Finland and FAO engaged to develop open source land registration software

Photo: ©FAO/Giampiero Diana
Rice fields in Nepal: new land administration systems will help to ensure tenure security.

5 February 2010, Rome - Finland and FAO have agreed to assist countries to develop sustainable and affordable land administration systems to improve tenure security and land governance in both rural and urban areas.

The $2.4 million project will help FAO member countries to test and adopt low-cost open source technology for the benefit of their land records maintenance. The project will be piloted in Ghana, Nepal and Samoa.

Effective land administration to improve security of tenure

"Effective and transparent land administration plays an important role in ensuring the security of tenure of rural and urban populations,'' said Alexander Müller, FAO Assistant Director-General.

"The project responds to a real demand in a context where land administrations commonly lack tailored and flexible software tools necessary to effectively maintain and develop the cadastre and land registration processes," he noted.

The project will promote affordable software systems that enable quick improvements in transparency and equity of governance. The introduction of information technology systems to land registration is one of the key ways to reduce corrupt and non-transparent land management practices. Moreover, effective IT systems improve the structure and accessibility of records, facilitating knowledge-based decision making and wider data dissemination.

Open source software is increasingly seen as an alternative to proprietary software products, primarily due to its reduced costs, accessibility and high adaptability. The Open Source Cadastre and Registration (OSCAR) project is the first serious initiative applying open source solutions in developing countries.

"Effective and transparent land administration is a vital element for food security, poverty reduction and sustainable use of natural resources and is becoming increasingly important in many parts of the developing world," said Paavo Väyrynen, Finnish Minister for Foreign Trade and Development.
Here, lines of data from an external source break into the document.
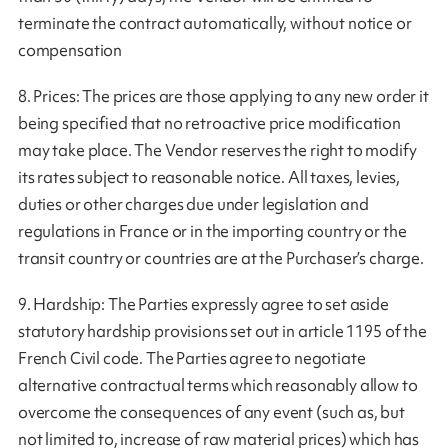
terminate the contract automatically, without notice or
compensation
8. Prices: The prices are those applying to any new order it
being specified that no retroactive price modification
may take place. The Vendor reserves the right to modify
its rates subject to reasonable notice. All taxes, levies,
duties or other charges due under legislation and
regulations in France or in the importing country or the
transit country or countries are at the Purchaser’s charge.
9. Hardship: The Parties expressly agree to set aside
statutory hardship provisions set out in article 1195 of the
French Civil code. The Parties agree to negotiate
alternative contractual terms which reasonably allow to
overcome the consequences of any event (such as, but
not limited to, increase of raw material prices) which has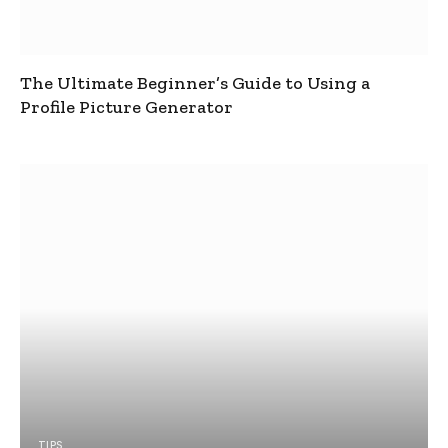
The Ultimate Beginner’s Guide to Using a
Profile Picture Generator
TIPS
"Since it is often women who suffer from weaker land rights, gender issues must be carefully considered throughout this project. This new FAO programme clearly reflects the priorities of our development cooperation policy, which includes the promotion of high technology solutions in development activities. We look forward to seeing the results."

"Finland has increased the number of partnerships with FAO in recent years and has been an active partner in the field of land administration in a number of developing countries including Tanzania/Zanzibar, Cambodia, Palestine, Ethiopia and others," Väyrynen added.

Experiences shared with other FAO member countries

The project will develop fully functional software solutions for selected modules of land administration adapted to local contexts. In addition, institutional structures will be strengthened to maintain the software.

The final result, a fully functional OSCAR shell with an active online user community, will lower the barriers for the use of information technology by developing countries in order to improve land registration systems and to enhance tenure security.

The experiences of Ghana, Nepal and Samoa will be widely disseminated to encourage other FAO member countries to consider the advantages of open software solutions in the development of their land administration.